Chapter 10 of our textbook discusses one of the most famous psychological experiments of all time, conducted by Dr. Philip Zimbardo and his colleagues at Stanford University. To read more of the details of this experiment, visit http://www.prisonexp.org. After reading about the experiment and exploring the website, answer the following:
1. Was it ethical to do the prison study in the way that Zimbardo conducted it? Why or why not? Explain your position substantively.
In responding to the above, keep in mind that morals and ethics aren’t the same thing. Morals are right vs. wrong behavior internal compasses that guide personal life decisions and are grounded in family beliefs, faith traditions, etc. Ethics are standards of behavior established by a professional organization, such as the American Psychological Association. You may have very strong feelings about whether the Zimbardo study was moral, but here we are discussing ethics.
2. How do the social psychology concepts of conformity and the power of the social situation that we are studying this week relate to what happened during the brief period of time that the prison study ran. Where in the description of how the study unfolded did we see evidence of these concepts?

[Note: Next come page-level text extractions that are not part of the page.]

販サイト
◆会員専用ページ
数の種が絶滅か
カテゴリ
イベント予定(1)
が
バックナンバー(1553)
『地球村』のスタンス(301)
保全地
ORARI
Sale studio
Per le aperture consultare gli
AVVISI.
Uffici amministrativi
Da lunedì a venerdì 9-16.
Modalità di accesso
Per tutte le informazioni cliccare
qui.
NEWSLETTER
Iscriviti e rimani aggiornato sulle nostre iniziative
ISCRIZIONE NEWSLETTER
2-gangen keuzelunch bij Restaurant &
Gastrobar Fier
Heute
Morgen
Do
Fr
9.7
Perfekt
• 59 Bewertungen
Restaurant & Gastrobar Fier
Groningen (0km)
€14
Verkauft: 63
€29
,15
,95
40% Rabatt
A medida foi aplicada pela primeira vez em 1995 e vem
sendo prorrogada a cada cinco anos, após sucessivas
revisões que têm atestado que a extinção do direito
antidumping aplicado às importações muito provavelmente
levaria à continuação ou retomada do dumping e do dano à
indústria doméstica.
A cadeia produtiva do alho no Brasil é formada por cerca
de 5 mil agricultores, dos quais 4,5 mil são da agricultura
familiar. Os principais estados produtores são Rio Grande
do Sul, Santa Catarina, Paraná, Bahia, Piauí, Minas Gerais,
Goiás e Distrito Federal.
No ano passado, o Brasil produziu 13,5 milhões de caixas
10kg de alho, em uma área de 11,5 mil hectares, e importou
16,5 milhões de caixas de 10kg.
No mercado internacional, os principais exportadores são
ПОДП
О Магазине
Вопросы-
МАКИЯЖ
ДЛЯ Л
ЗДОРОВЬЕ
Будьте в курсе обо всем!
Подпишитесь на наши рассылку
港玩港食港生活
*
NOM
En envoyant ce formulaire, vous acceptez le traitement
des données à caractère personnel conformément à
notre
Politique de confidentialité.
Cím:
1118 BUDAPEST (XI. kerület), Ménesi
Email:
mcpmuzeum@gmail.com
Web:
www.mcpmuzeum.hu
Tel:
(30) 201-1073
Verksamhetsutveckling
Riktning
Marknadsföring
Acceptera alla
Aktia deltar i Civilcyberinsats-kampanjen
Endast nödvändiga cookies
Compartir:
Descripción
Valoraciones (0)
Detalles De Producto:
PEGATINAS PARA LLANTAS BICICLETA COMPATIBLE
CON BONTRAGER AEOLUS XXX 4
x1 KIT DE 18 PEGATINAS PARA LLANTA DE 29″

Ground your answer to the questions in #2 in our assigned readings for this week and think social psychology. For example, the guards were given power over the prisoners and having power may affect others’ obedience to one’s rules, but one can affect obedience one-on-one as we see in the Milgram study. What we mean when we say “the power of the social situation” is the impact that being with others in a group setting, whether public or private, has on people’s behavior, such as the degree to which they conform to perceived norms).